Current weightlifting dogma advises taking a week rest break every few months. However, the benefits of this apply most strongly to those who lift very intensely and especially hard in the week before the rest break. It would be reasonable to take one week off if you have been lifting hard for six months. I have to take weeks off from time to time due to work and vacations… one week off makes no difference, after two weeks the differences are definitely there.
Many people with a goal of lifting heavy weights eat a great deal, trying to choose their calories wisely so they put on more muscle than fat. You can’t bulk without putting on some fat. If this prospect appals you, consider why you wish to be bulkier. While the prospect of gaining muscle slowly without putting on fat has its appeal, most bodybuilders consider it more efficient to alternate between bulking cycles and cutting cycles – putting on the muscle and fat then losing the fat separately – yo-yo dieting.

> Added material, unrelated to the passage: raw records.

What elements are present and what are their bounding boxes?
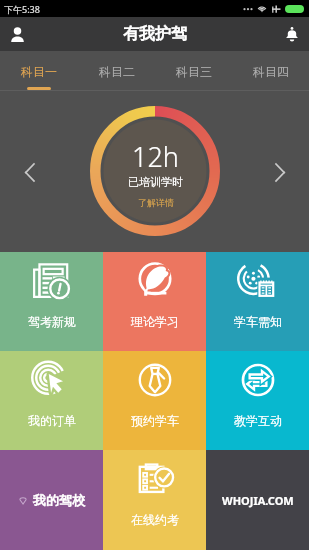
- staticText: 教学互动: [234, 413, 282, 428]
- staticText: 我的订单: [28, 413, 76, 428]
- button[interactable]: 在线约考: [103, 450, 206, 550]
- staticText: 科目一: [21, 64, 57, 79]
- button[interactable]: Notifications: [275, 17, 309, 51]
- staticText: 预约学车: [131, 413, 179, 428]
- staticText: 了解详情: [138, 197, 174, 208]
- staticText: 科目二: [99, 64, 135, 79]
- button[interactable]: 科目二: [78, 51, 155, 91]
- button[interactable]: 科目三: [155, 51, 232, 91]
- button[interactable]: Next subject: [265, 157, 295, 187]
- button[interactable]: 科目四: [232, 51, 309, 91]
- button[interactable]: Previous subject: [14, 157, 44, 187]
- staticText: WHOJIA.COM: [222, 493, 294, 508]
- staticText: 驾考新规: [28, 314, 76, 329]
- button[interactable]: Profile: [0, 17, 34, 51]
- button[interactable]: 学车需知: [206, 252, 309, 351]
- staticText: 已培训学时: [128, 175, 183, 189]
- staticText: 科目四: [253, 64, 289, 79]
- button[interactable]: 教学互动: [206, 351, 309, 450]
- staticText: 我的驾校: [33, 492, 85, 508]
- button[interactable]: WHOJIA.COM: [206, 450, 309, 550]
- button[interactable]: 理论学习: [103, 252, 206, 351]
- button[interactable]: 预约学车: [103, 351, 206, 450]
- staticText: 理论学习: [131, 314, 179, 329]
- button[interactable]: 我的订单: [0, 351, 103, 450]
- button[interactable]: 科目一: [0, 51, 78, 91]
- staticText: 在线约考: [131, 512, 179, 527]
- staticText: 学车需知: [234, 314, 282, 329]
- button[interactable]: 驾考新规: [0, 252, 103, 351]
- staticText: 12h: [132, 138, 179, 175]
- button[interactable]: 12h: [90, 106, 220, 236]
- button[interactable]: 我的驾校: [0, 450, 103, 550]
- staticText: 科目三: [176, 64, 212, 79]
- staticText: 下午5:38: [4, 3, 40, 15]
- staticText: 有我护驾: [123, 24, 187, 44]
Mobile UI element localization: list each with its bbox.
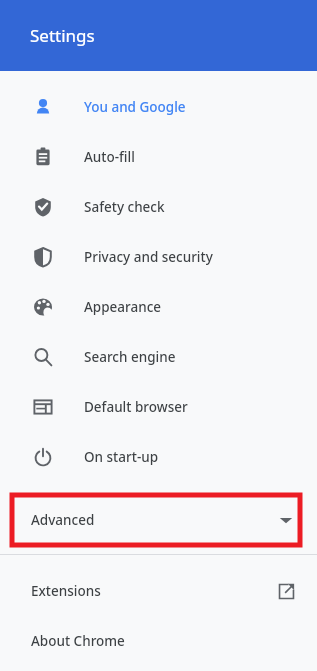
button[interactable]: Appearance: [0, 282, 317, 332]
staticText: On start-up: [84, 448, 159, 466]
staticText: You and Google: [84, 98, 186, 116]
button[interactable]: Privacy and security: [0, 232, 317, 282]
button[interactable]: Advanced: [0, 492, 317, 547]
staticText: Advanced: [31, 511, 95, 529]
button[interactable]: You and Google: [0, 82, 317, 132]
staticText: Appearance: [84, 298, 162, 316]
staticText: Auto-fill: [84, 148, 135, 166]
button[interactable]: Default browser: [0, 382, 317, 432]
button[interactable]: Extensions: [0, 566, 317, 616]
button[interactable]: On start-up: [0, 432, 317, 482]
button[interactable]: Safety check: [0, 182, 317, 232]
staticText: About Chrome: [31, 632, 125, 650]
staticText: Extensions: [31, 582, 101, 600]
staticText: Default browser: [84, 398, 188, 416]
button[interactable]: Search engine: [0, 332, 317, 382]
staticText: Settings: [30, 24, 95, 47]
button[interactable]: About Chrome: [0, 616, 317, 666]
other: Expand Advanced: [279, 513, 293, 527]
staticText: Privacy and security: [84, 248, 213, 266]
other: Open Extensions in new tab: [278, 583, 295, 600]
staticText: Safety check: [84, 198, 165, 216]
staticText: Search engine: [84, 348, 176, 366]
button[interactable]: Auto-fill: [0, 132, 317, 182]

Hey, slortar, Stratocaster, and others - thanks for the perspective and education on the relationship between your muscle gain, weight loss, and workout intensity. That was very illuminating.
Like I said, I don’t really belong in this discussion, so I appreciate that I’ve been able to learn some things from the various posts. I’ve always figured that I could gain about 1 lb. of muscle per month, but I’m definitely ectomorphic and haven’t really experimented a lot. The calorie consumption and muscle gain that you guys are talking about are definitely not sustainable by my body physiology.
This also gives me a wake-up call for why some of my workouts (running for me) are low quality - I’m trying to drop a couple of pounds, so my calorie consumption can be kind of erratic day-to-day. (I’m well below 10% body fat, but want to experiment with going a bit leaner - and I have a hard time being dilligent on a weight loss program, when there aren’t deadlines built in.) Sounds like what I should accept is a low-quality week or two while I reduce calories, then increase excersize intensity as I go back up to normal eating. Cheers.
This is what I’m planning on doing, using the small goals slortar suggests. I’ll gain 2-2½ kg, then cut down the volume and go on a cutting cycle, then start bulking again. How should I regulate the cutting cycle? Should I keep cutting until I’ve lost all or a portion of the weight I’ve gained? Should I go by waist measurement or some other method?
Your goal is to be bulkier by gaining muscle and not fat. You could try to gain a small amount of weight (2-2.5 kg seems reasonable) or just eat heavily for a certain small interval of time (do it for two weeks and reevaluate how you are doing every two weeks).
The idea with cutting is to keep most of the muscle you have gained while losing the fat. Since muscle is heavier than fat, you might not lose lots of weight while cutting, depending on how much fat vs. muscle you’ve put on, and how much original fat you’ve lost through exercising. Waist size (especially if you are like me and put on fat mainly around the stomach) or other body measurements would therefore be more useful than weight alone, which can be very imprecise.
Yep.
Chinups = primarily lats and biceps, some upper body stabilizer work.
Pick a grip that’s comfortable for you. It really doesn’t matter if you go wide or not. I use a shoulder-width grip as anything wider really messes with my shoulders.
Pronated (palms out, also known as pullups), lats are worked a little bit harder, biceps a bit less. Supinated (palms facing you, commonly called chins), biceps are worked a bit more. There are also a ton of other grips you can experiment with, but those are the two most common. Personally, I do supinated, with more weight.